Population (31 December 2011)
- • Total: 3,225
- • Density: 148/km^{2} (383/sq mi)
- Demonym: Savignonesi
- Time zone: UTC+1 (CET)
- • Summer (DST): UTC+2 (CEST)
- Postal code: 16010
- Dialing code: 010
- Patron saint: St. Augustine
- Saint day: August 28
- Website: Official website

= Savignone =

Savignone (Savignon) is a comune (municipality) in the Metropolitan City of Genoa in the Italian region Liguria, located about 15 km north of Genoa.

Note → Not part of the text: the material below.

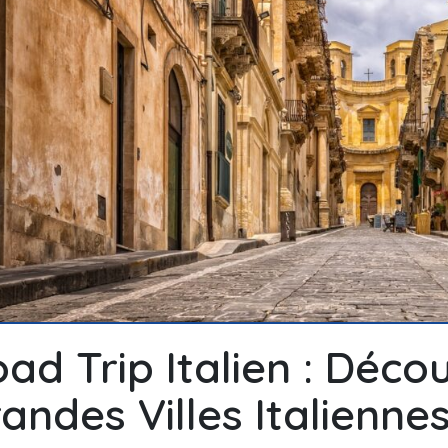
ad Trip Italien : Déco
andes Villes Italienne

Savignone borders the following municipalities: Busalla, Casella, Crocefieschi, Mignanego, Serra Riccò, Valbrevenna.

==History==
The area of Savignone was settled probably in the Iron Age. In the Middle Ages it was a fief of Tortona, and in 1242 it was acquired by the Republic of Genoa which entrusted it to the Spinola family. Later it was under the Fieschi, who sold it back to Genoa in 1636. From 1815 it was part of the Kingdom of Sardinia, belonging to Italy from 1861.

==Main sights==
- Fieschi castle (13th century)
- Palazzo Fieschi (16th century)
- Parish church of St. Bartholomew, housing two canvasses by Luca Cambiaso.